Dataset entries:

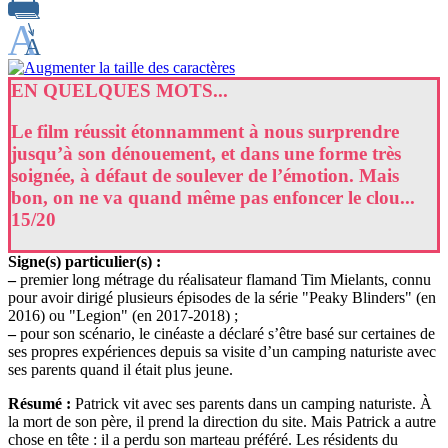
EN QUELQUES MOTS...
Le film réussit étonnamment à nous surprendre
jusqu’à son dénouement, et dans une forme très
soignée, à défaut de soulever de l’émotion. Mais
bon, on ne va quand même pas enfoncer le clou...
15/20
Signe(s) particulier(s) :
–
premier long métrage du réalisateur flamand Tim Mielants, connu
pour avoir dirigé plusieurs épisodes de la série "Peaky Blinders" (en
2016) ou "Legion" (en 2017-2018) ;
–
pour son scénario, le cinéaste a déclaré s’être basé sur certaines de
ses propres expériences depuis sa visite d’un camping naturiste avec
ses parents quand il était plus jeune.
Résumé :
Patrick vit avec ses parents dans un camping naturiste. À
la mort de son père, il prend la direction du site. Mais Patrick a autre
chose en tête : il a perdu son marteau préféré. Les résidents du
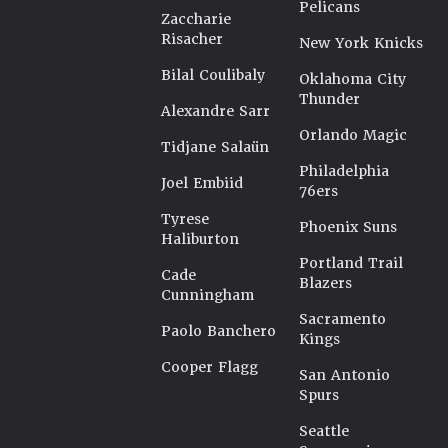
Pelicans
Zaccharie
Risacher
New York Knicks
Bilal Coulibaly
Oklahoma City
Thunder
Alexandre Sarr
Orlando Magic
Tidjane Salaün
Philadelphia
Joel Embiid
76ers
Tyrese
Phoenix Suns
Haliburton
Portland Trail
Cade
Blazers
Cunningham
Sacramento
Paolo Banchero
Kings
Cooper Flagg
San Antonio
Spurs
Seattle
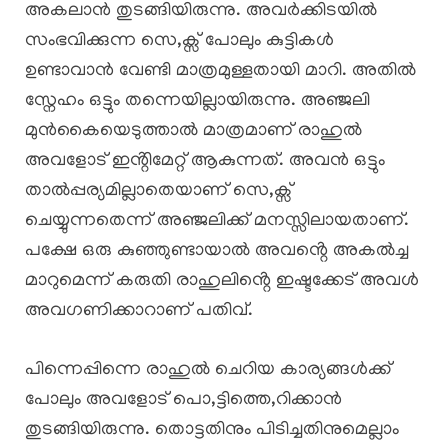
അകലാൻ തുടങ്ങിയിരുന്നു. അവർക്കിടയിൽ
സംഭവിക്കുന്ന സെ,ക്സ് പോലും കുട്ടികൾ
ഉണ്ടാവാൻ വേണ്ടി മാത്രമുള്ളതായി മാറി. അതിൽ
സ്നേഹം ഒട്ടും തന്നെയില്ലായിരുന്നു. അഞ്ജലി
മുൻകൈയെടുത്താൽ മാത്രമാണ് രാഹുൽ
അവളോട് ഇൻ്റിമേറ്റ് ആകുന്നത്. അവൻ ഒട്ടും
താൽപ്പര്യമില്ലാതെയാണ് സെ,ക്സ്
ചെയ്യുന്നതെന്ന് അഞ്ജലിക്ക് മനസ്സിലായതാണ്.
പക്ഷേ ഒരു കുഞ്ഞുണ്ടായാൽ അവൻ്റെ അകൽച്ച
മാറുമെന്ന് കരുതി രാഹുലിൻ്റെ ഇഷ്ടക്കേട് അവൾ
അവഗണിക്കാറാണ് പതിവ്.
പിന്നെപ്പിന്നെ രാഹുൽ ചെറിയ കാര്യങ്ങൾക്ക്
പോലും അവളോട് പൊ,ട്ടിത്തെ,റിക്കാൻ
തുടങ്ങിയിരുന്നു. തൊട്ടതിനും പിടിച്ചതിനുമെല്ലാം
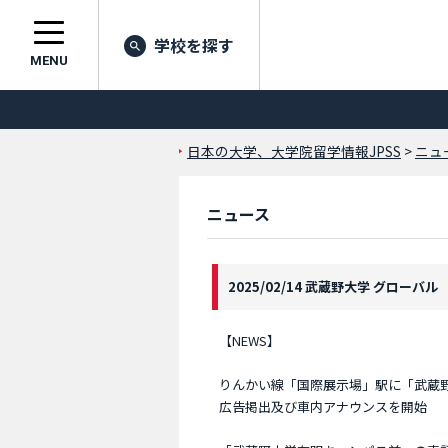
学校を探す
MENU
日本の大学、大学院留学情報JPSS
>
ニュ
ニュース
2025/02/14 武蔵野大学 グローバル
【NEWS】
りんかい線「国際展示場」駅に「武蔵
広告掲出及び車内アナウンスを開始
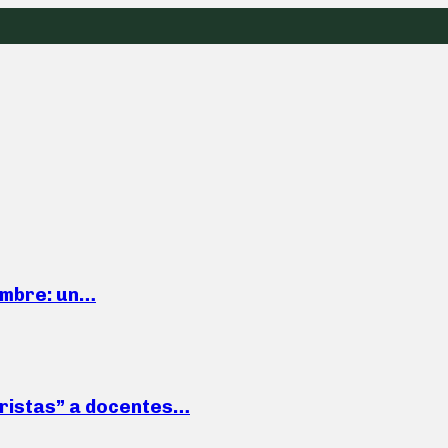
iembre: un…
roristas” a docentes…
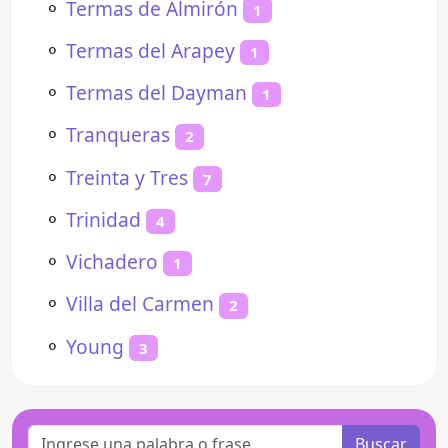
⚬
Termas de Almirón
1
⚬
Termas del Arapey
1
⚬
Termas del Dayman
1
⚬
Tranqueras
2
⚬
Treinta y Tres
7
⚬
Trinidad
4
⚬
Vichadero
1
⚬
Villa del Carmen
2
⚬
Young
3
Buscar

» EXERCISE
Leaving every image behind, repeat the data in full and exactly.

» YOUR SOLUTION
EN QUELQUES MOTS...
Le film réussit étonnamment à nous surprendre
jusqu’à son dénouement, et dans une forme très
soignée, à défaut de soulever de l’émotion. Mais
bon, on ne va quand même pas enfoncer le clou...
15/20
Signe(s) particulier(s) :
–
premier long métrage du réalisateur flamand Tim Mielants, connu
pour avoir dirigé plusieurs épisodes de la série "Peaky Blinders" (en
2016) ou "Legion" (en 2017-2018) ;
–
pour son scénario, le cinéaste a déclaré s’être basé sur certaines de
ses propres expériences depuis sa visite d’un camping naturiste avec
ses parents quand il était plus jeune.
Résumé :
Patrick vit avec ses parents dans un camping naturiste. À
la mort de son père, il prend la direction du site. Mais Patrick a autre
chose en tête : il a perdu son marteau préféré. Les résidents du
Pelicans
Zaccharie
Risacher
New York Knicks
Bilal Coulibaly
Oklahoma City
Thunder
Alexandre Sarr
Orlando Magic
Tidjane Salaün
Philadelphia
Joel Embiid
76ers
Tyrese
Phoenix Suns
Haliburton
Portland Trail
Cade
Blazers
Cunningham
Sacramento
Paolo Banchero
Kings
Cooper Flagg
San Antonio
Spurs
Seattle
അകലാൻ തുടങ്ങിയിരുന്നു. അവർക്കിടയിൽ
സംഭവിക്കുന്ന സെ,ക്സ് പോലും കുട്ടികൾ
ഉണ്ടാവാൻ വേണ്ടി മാത്രമുള്ളതായി മാറി. അതിൽ
സ്നേഹം ഒട്ടും തന്നെയില്ലായിരുന്നു. അഞ്ജലി
മുൻകൈയെടുത്താൽ മാത്രമാണ് രാഹുൽ
അവളോട് ഇൻ്റിമേറ്റ് ആകുന്നത്. അവൻ ഒട്ടും
താൽപ്പര്യമില്ലാതെയാണ് സെ,ക്സ്
ചെയ്യുന്നതെന്ന് അഞ്ജലിക്ക് മനസ്സിലായതാണ്.
പക്ഷേ ഒരു കുഞ്ഞുണ്ടായാൽ അവൻ്റെ അകൽച്ച
മാറുമെന്ന് കരുതി രാഹുലിൻ്റെ ഇഷ്ടക്കേട് അവൾ
അവഗണിക്കാറാണ് പതിവ്.
പിന്നെപ്പിന്നെ രാഹുൽ ചെറിയ കാര്യങ്ങൾക്ക്
പോലും അവളോട് പൊ,ട്ടിത്തെ,റിക്കാൻ
തുടങ്ങിയിരുന്നു. തൊട്ടതിനും പിടിച്ചതിനുമെല്ലാം
学校を探す
MENU
日本の大学、大学院留学情報JPSS
>
ニュ
ニュース
2025/02/14 武蔵野大学 グローバル
【NEWS】
りんかい線「国際展示場」駅に「武蔵
広告掲出及び車内アナウンスを開始
iembre: un…
roristas” a docentes…
⚬
Termas de Almirón
1
⚬
Termas del Arapey
1
⚬
Termas del Dayman
1
⚬
Tranqueras
2
⚬
Treinta y Tres
7
⚬
Trinidad
4
⚬
Vichadero
1
⚬
Villa del Carmen
2
⚬
Young
3
Buscar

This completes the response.